As has been stated in the ancient Vedic scriptures concerning the greatness of Srimad Bhagavad-Gita and that is the words that emanate from the transcendental mouth of the Supreme Lord Krishna when well assimilated precludes the necessity of various other scriptures.
Commentary by Sri Madhvacharya of Brahma Sampradaya:
Sri Madhvacharya did not comment on this sloka.
Commentary by Sri Keshava Kashmiri of Kumara Sampradaya:
The Supreme Lord Krishna in order to mitigate Arjuna’s lamentation tells him that he grieves for that which is not worthy of sorrow in answer to the cause of Arjuna woes as has been described in the first chapter which began by the blind Dhrtarastra inquiring about his hoped for sons victory; yet internally in doubt due to Arjunas unsurpassable valour revealed in his aquisition of divine weapons by satisfying Shiva, also this was proved when Arjuna defeated the Gandharvas and released Duryodhana even though the latter had come to cause he and his brothers mischief, also by Arjunas removing of the Kauravas crowns and ornaments when he defeated them recapturing the cowherd of the king at the city of Virata. All these events flashed through Dhritarastra’s mind and with a heavy heart he asked Sanjaya who had been bequeathed with clairvoyance byVedavyasa giving him the capacity to envision everything that was happenning on the battlefield of Kuruksetra between the army of his sons the Kauravas and the army of the Pandavas.
The Mahabharata records these events from a conversation between the holy sage Vaisampayana and Arjunas great-grandson Janamejaya and begins the Bhagavad-Gita with Dhritarastra spoke. In this very first verse the question is placed within the sentence thus: In the holy land of Kuruksetra what did my sons and the sons of Pandu desiring battle do? Kuruksetra is the place of the origin of dharma or righteousness. The Vedic scriptures declare that Kuruksetra is a place for performing sacrifice. Its signifigance is well known and recorded. All through the ages Kuruksetra has been a place for performing sacrifice, sacred and holy, resided at by the Brahma-rishis. Those who depart this world at Kuruksetra should not be grieved for under any circumstances. The suggested question that Dhritarastra is inwardly posing is whether or not his sons observing the powerful warriors in the enemy ranks such as the mighty Bhima and the intrepid Arjuna who is a perfect master in the use of celestial weapons, were still determined to fight or reconsidering did they give up all thoughts of warfare and instead call a truce and make a peace settlement.

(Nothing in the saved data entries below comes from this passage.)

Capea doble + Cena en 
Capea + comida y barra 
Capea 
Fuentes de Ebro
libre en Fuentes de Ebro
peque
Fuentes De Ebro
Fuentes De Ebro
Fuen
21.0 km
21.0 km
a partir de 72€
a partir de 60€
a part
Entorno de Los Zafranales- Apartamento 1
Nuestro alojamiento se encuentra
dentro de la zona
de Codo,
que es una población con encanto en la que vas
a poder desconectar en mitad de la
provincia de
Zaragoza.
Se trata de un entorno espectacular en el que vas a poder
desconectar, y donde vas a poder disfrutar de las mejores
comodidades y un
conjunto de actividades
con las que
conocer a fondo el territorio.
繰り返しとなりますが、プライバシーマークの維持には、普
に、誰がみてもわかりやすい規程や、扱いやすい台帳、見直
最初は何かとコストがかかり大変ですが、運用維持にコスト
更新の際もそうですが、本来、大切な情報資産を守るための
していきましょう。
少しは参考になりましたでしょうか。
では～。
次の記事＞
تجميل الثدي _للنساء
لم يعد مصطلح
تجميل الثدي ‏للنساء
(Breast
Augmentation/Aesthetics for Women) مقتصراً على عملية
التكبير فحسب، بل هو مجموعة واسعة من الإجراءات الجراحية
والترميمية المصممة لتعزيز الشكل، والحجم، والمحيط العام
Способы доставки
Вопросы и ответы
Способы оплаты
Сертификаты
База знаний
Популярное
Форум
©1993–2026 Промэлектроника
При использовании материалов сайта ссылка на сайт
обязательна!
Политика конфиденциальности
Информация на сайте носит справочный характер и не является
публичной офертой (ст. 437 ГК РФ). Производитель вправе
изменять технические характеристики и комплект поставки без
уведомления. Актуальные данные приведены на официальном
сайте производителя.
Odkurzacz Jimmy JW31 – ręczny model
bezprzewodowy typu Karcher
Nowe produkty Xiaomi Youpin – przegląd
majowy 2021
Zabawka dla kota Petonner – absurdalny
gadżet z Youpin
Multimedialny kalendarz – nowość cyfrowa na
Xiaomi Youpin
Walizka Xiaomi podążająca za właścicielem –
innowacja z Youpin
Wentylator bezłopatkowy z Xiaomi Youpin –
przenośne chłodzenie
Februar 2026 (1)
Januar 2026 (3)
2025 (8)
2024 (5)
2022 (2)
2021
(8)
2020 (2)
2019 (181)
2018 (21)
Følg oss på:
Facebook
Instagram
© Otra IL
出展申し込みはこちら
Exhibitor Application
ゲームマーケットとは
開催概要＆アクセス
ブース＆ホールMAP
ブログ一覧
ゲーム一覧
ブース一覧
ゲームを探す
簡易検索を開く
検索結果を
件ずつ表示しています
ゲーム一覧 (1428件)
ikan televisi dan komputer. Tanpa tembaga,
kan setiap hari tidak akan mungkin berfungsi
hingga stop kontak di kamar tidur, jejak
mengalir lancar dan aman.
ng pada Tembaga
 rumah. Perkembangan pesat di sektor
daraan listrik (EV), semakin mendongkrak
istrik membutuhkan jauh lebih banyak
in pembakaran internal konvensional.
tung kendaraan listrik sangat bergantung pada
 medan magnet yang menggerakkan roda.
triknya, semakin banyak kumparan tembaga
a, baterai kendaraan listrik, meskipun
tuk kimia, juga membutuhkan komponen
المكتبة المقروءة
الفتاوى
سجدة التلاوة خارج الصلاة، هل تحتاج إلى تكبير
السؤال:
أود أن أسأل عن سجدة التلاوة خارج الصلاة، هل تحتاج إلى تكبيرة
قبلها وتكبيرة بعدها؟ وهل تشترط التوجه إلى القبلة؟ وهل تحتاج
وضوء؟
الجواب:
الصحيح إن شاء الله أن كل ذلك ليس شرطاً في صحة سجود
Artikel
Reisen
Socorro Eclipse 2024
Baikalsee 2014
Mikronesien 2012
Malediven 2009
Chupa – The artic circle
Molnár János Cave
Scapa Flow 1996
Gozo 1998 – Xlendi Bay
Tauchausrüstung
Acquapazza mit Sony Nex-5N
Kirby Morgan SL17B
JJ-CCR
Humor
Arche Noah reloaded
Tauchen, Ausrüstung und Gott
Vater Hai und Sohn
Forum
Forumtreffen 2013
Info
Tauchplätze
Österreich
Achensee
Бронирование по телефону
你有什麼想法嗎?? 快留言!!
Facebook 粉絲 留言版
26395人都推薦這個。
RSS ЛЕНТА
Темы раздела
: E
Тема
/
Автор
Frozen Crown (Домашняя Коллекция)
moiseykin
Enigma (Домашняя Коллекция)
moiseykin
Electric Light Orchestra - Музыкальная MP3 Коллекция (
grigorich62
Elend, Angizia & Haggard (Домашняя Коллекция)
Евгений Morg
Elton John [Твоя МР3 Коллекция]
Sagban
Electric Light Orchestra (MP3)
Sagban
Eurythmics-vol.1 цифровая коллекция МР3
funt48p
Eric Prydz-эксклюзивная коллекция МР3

The phrase dharma-ksetra kuru-ksetra used by Dhritarastra signifies two things. The first is that he is inwardly thinking that his sons who are not righteous might give back the kingdom to the Pandavas which they appropriated by fraudulent means, due to being influenced by the righteousness and holy acts of sanctity performed in sacred sacrifice for the satisfaction of Bhrigu Muni and as well as the potent act of atonement performed by avatar Parasurama which He offered on five altars as expiation for his fathers death. The second is that Dhritarastra was contemplating that Kuruksetra being the the place where dharma originated is inherently powerfully potent in virtue and righteousness. If the Pandavas who are virtuous by nature, increase in righteousness due to contact with the holiness of Kuruksetra and thereby lose all desire in regaining the kingdom after duly weighing the sinful consequences of slaying their kinsman and relatives then I would be very pleased with them.
Commentary by Sri Adi Shankaracharya of Advaita Sampradaya:
Sri Sankaracharya did not comment on this sloka. The commentary starts from 2.10.
Commentary by Sri Abhinavagupta of Kaula Tantra Sampradaya:
Dharmaksetre etc. Here some [authors] offer a different explanation as : Kuruksetra : the man’s body is the ksetra i.e., the facilitator, of the kurus, i.e., the sense-organs. The same is the field of all wordly duties, since it is the cuse of their birth; which is also the field of the righteous act that has been described as : ‘This is the highest righteous act viz., to realise the Self by means of the Yogas’; and which is the protector [of the embodied Self] by achieving emancipation [by means of this], through the destruction of all duties. It is the location where there is the confrontation among all ksatras, the murderous ones-because the root ksad means ‘to kill’ – viz, passion and asceticism, wrath and forbearance, and others that stand in the mutual relationship of the slayer and the slain. Those that exist in it are the mamakas,-i.e., the intentions that are worthy of man of ignorance and are the products of ignorance-and those that are born of Pandu: i.e., the intentions, of which the soul is the very knowledge itself and which are worthy of persons of pure knowledge. What did they do? In other words, which were vanquished by what? Mamaka : a man of ignorance as he utters [always] ‘mine’. Pandu : the pure one.
Sanskrit Shloka Without Transliteration Marks:
mamakah pandavas caiva
kim akurvata sanjaya
Sanskrit to English Word for Word Meanings:
dhṛtarāṣṭraḥ uvāca — King Dhṛtarāṣṭra said; dharma-kṣetre — in the place of pilgrimage; kuru-kṣetre — in the place named Kurukṣetra; samavetāḥ — assembled; yuyutsavaḥ — desiring to fight; māmakāḥ — my party (sons); pāṇḍavāḥ — the sons of Pāṇḍu; ca — and; eva — certainly; kim — what; akurvata — did they do; sañjaya — O Sañjaya.